I am studying using code-based EF Migrations for a product that does not use EF. Everything works well, except that the command:
Add-Migration MyTestMigration
The following message is displayed:
An explicit migration cannot be created because the following explicit migrations are expected: [201206260845338_DannyTest]. Apply pending explicit migrations before attempting to generate a new explicit migration.
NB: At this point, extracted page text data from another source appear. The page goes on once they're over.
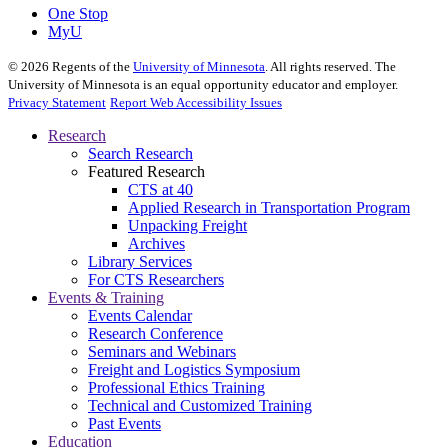
One Stop
MyU
©
2026
Regents of the
University of Minnesota
. All rights reserved. The
University of Minnesota is an equal opportunity educator and employer.
Privacy Statement
Report Web Accessibility Issues
Research
Search Research
Featured Research
CTS at 40
Applied Research in Transportation Program
Unpacking Freight
Archives
Library Services
For CTS Researchers
Events & Training
Events Calendar
Research Conference
Seminars and Webinars
Freight and Logistics Symposium
Professional Ethics Training
Technical and Customized Training
Past Events
Education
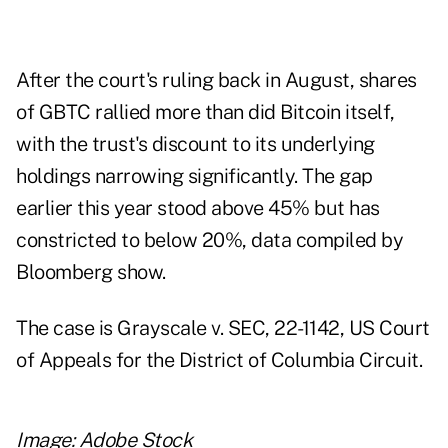
After the court's ruling back in August, shares
of GBTC rallied more than did Bitcoin itself,
with the trust's discount to its underlying
holdings narrowing significantly. The gap
earlier this year stood above 45% but has
constricted to below 20%, data compiled by
Bloomberg show.
The case is Grayscale v. SEC, 22-1142, US Court
of Appeals for the District of Columbia Circuit.
Image: Adobe Stock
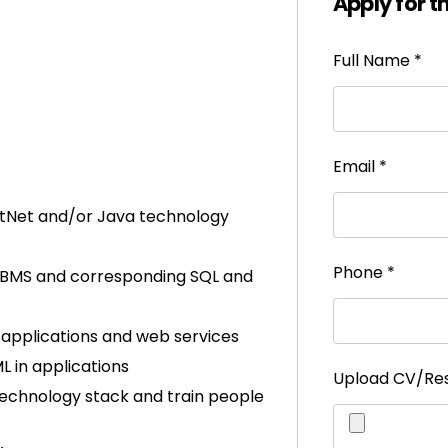
Apply for t
Full Name
*
Email
*
otNet and/or Java technology
Phone
*
RDBMS and corresponding SQL and
applications and web services
 in applications
Upload CV/R
 technology stack and train people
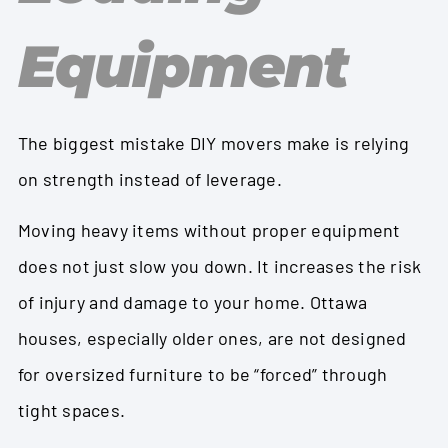
Equipment
The biggest mistake DIY movers make is relying
on strength instead of leverage.
Moving heavy items without proper equipment
does not just slow you down. It increases the risk
of injury and damage to your home. Ottawa
houses, especially older ones, are not designed
for oversized furniture to be “forced” through
tight spaces.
The reason for this is that the connection string is not known at build time, and EF accidentally created a database called "MyContextName". \ SQLExpress. I canβt apply the pending migration because it refers to database tables that are not in this database β we are just trying to use migrations as a way to execute our scripts;
So the questions are:
If we do not use automatic migrations (we have EnableAutomaticMigrations = false), why does Add-Migration require the database to be updated , although it absolutely did not affect the generated (empty) migration ? It's hard for me to believe that MS does not intend to use this use case when it works so hard; the only βbrokenβ thing is a check that does not affect any behavior.
Is there a way around this other than creating our own Add-Migration team, which simply duplicates what EF does, but skips the (apparently unnecessary) updated version of DB? I tried passing various arguments, but still could not get it to work.
Edit:
Actually, I have found a better way to solve this problem, but actually this is not the answer to these questions, so adding it here. I hope you have time to turn this into a message
The only reason I wanted to use Add-Migration was because of all the guffs that came with DbMigration; but I realized that with the base class, we could basically eliminate the need for this if the base class automatically generated a migration identifier from the attribute. The goal is identical for all our migrations, since the state of the model does not change. Now we just manually create our migrations like this (the date is required to create the identifier for EF to apply them in the correct order):
[Migration(2012, 6, 27, 12, 00, "Add new xxx fields for yyy")] internal class MyNewMigration : MyDbMigration { public override Up() {
The MyDbMigration class has the properties Target / Source / Id. The target is hard-coded (the same value as the Add-Migration created with the first migration), Source is null, and Id is some reflection that reads MigrationAttribute. This means that now we can simply create these classes manually; that is not much effort, now we do not need to worry about all the materials of IMigrationMetadata :-)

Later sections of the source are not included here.